RECORDS SUPPLIED Start Marker

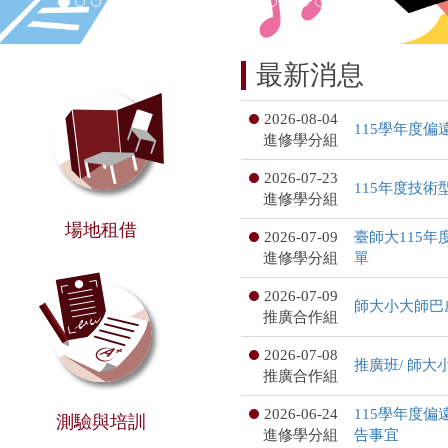
最新消息
2026-08-04
115學年度
進修學分組
2026-07-23
115年度技
進修學分組
場地租借
2026-07-09
臺師大115
進修學分組
單
2026-07-09
師大小大師巴
推廣合作組
2026-07-08
推廣班/ 師
推廣合作組
2026-06-24
115學年度
測驗與培訓
進修學分組
告事宜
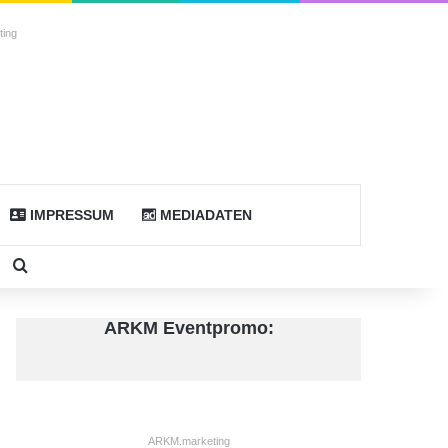
ing
IMPRESSUM
MEDIADATEN
todon
Sidebar
Suche nach
ARKM Eventpromo:
ARKM.marketing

RECORDS SUPPLIED End Marker

→ ASSIGNMENT: Keep the pictures out and transcribe the listing exactly.

→ ANSWER BELOW:
最新消息
2026-08-04
115學年度
進修學分組
2026-07-23
115年度技
進修學分組
場地租借
2026-07-09
臺師大115
進修學分組
單
2026-07-09
師大小大師巴
推廣合作組
2026-07-08
推廣班/ 師
推廣合作組
2026-06-24
115學年度
測驗與培訓
進修學分組
告事宜
ing
IMPRESSUM
MEDIADATEN
todon
Sidebar
Suche nach
ARKM Eventpromo:
ARKM.marketing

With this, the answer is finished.